According to StaySafeOnline.org, Data Privacy Day commemorates the January 28, 1981, signing of Convention 108, otherwise known the “Convention for the Protection of Individuals with regard to Automatic Processing of Personal Data”. The Convention is summarized, in on the Council of Europe website as:
[T]he first binding international instrument which protects the individual against abuses which may accompany the collection and processing of personal data and which seeks to regulate at the same time the trans-frontier flow of personal data.
In addition to providing guarantees in relation to the collection and processing of personal data, it outlaws the processing of “sensitive” data on a person’s race, politics, health, religion, sexual life, criminal record, etc., in the absence of proper legal safeguards. The Convention also enshrines the individual’s right to know that information is stored on him or her and, if necessary, to have it corrected.
So in the spirit of Data Privacy Day, we offer these tips for protecting your personal and work-related data, courtesy of the United States Computer Emergency Readiness Team (US-CERT):
-
Use and maintain anti-virus software and a firewall – Protect yourself against viruses and Trojan horses that may steal or modify the data on your own computer and leave you vulnerable by using anti-virus software and a firewall. (See Understanding Anti-Virus Software and Understanding Firewalls for more information.) Make sure to keep your virus definitions up to date.
-
Regularly scan your computer for spyware – Spyware or adware hidden in software programs may affect the performance of your computer and give attackers access to your data.

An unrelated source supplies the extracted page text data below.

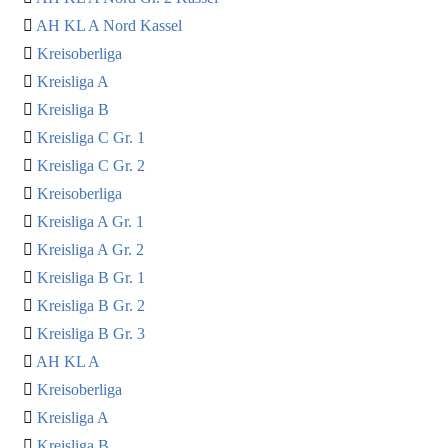
AH KL A Nord Kassel
Kreisoberliga
Kreisliga A
Kreisliga B
Kreisliga C Gr. 1
Kreisliga C Gr. 2
Kreisoberliga
Kreisliga A Gr. 1
Kreisliga A Gr. 2
Kreisliga B Gr. 1
Kreisliga B Gr. 2
Kreisliga B Gr. 3
AH KL A
Kreisoberliga
Kreisliga A
Kreisliga B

Use a legitimate anti-spyware program to scan your computer and remove any of these files. (See Recognizing and Avoiding Spyware for more information.) Many anti-virus products have incorporated spyware detection.
-
Keep software up to date – Install software patches so that attackers cannot take advantage of known problems or vulnerabilities. (See Understanding Patches for more information.) Many operating systems offer automatic updates. If this option is available, you should turn it on.
-
Evaluate your software’s settings – The default settings of most software enable all available functionality. However, attackers may be able to take advantage of this functionality to access your computer. It is especially important to check the settings for software that connects to the internet (browsers, email clients, etc.). Apply the highest level of security available that still gives you the functionality you need.
-
Avoid unused software programs – Do not clutter your computer with unnecessary software programs. If you have programs on your computer that you do not use, consider uninstalling them. In addition to consuming system resources, these programs may contain vulnerabilities that, if not patched, may allow an attacker to access your computer.
-
Consider creating separate user accounts – If there are other people using your computer, you may be worried that someone else may accidentally access, modify, and/or delete your files. Most operating systems (including Windows XP and Vista, Mac OS X, and Linux) give you the option of creating a different user account for each user, and you can set the amount of access and privileges for each account. You may also choose to have separate accounts for your work and personal purposes. While this approach will not completely isolate each area, it does offer some additional protection. However, it will not protect your computer against vulnerabilities that give an attacker administrative privileges. Ideally, you will have separate computers for work and personal use; this will offer a different type of protection.
-
Establish guidelines for computer use – If there are multiple people using your computer, especially children, make sure they understand how to use the computer and internet safely. Setting boundaries and guidelines will help to protect your data. (See Keeping Children Safe Online for more information.)
-
Use passwords and encrypt sensitive files – Passwords and other security features add layers of protection if used appropriately. (See Choosing and Protecting Passwords and Supplementing Passwords for more information.) By encrypting files, you ensure that unauthorized people can’t view data even if they can physically access it. You may also want to consider options for full disk encryption, which prevents a thief from even starting your laptop without a passphrase. When you use encryption, it is important to remember your passwords and passphrases; if you forget or lose them, you may lose your data.
-
Follow corporate policies for handling and storing work-related information – If you use your computer for work-related purposes, make sure to follow any corporate policies for handling and storing the information. These policies were likely established to protect proprietary information and customer data, as well as to protect you and the company from liability. Even if it is not explicitly stated in your corporate policy, you should avoid allowing other people, including family members, to use a computer that contains corporate data.
-
Dispose of sensitive information properly – Simply deleting a file does not completely erase it. To ensure that an attacker cannot access these files, make sure that you adequately erase sensitive files. (See Effectively Erasing Files for more information.)
-
Follow good security habits – Review other security tips for ways to protect yourself and your data.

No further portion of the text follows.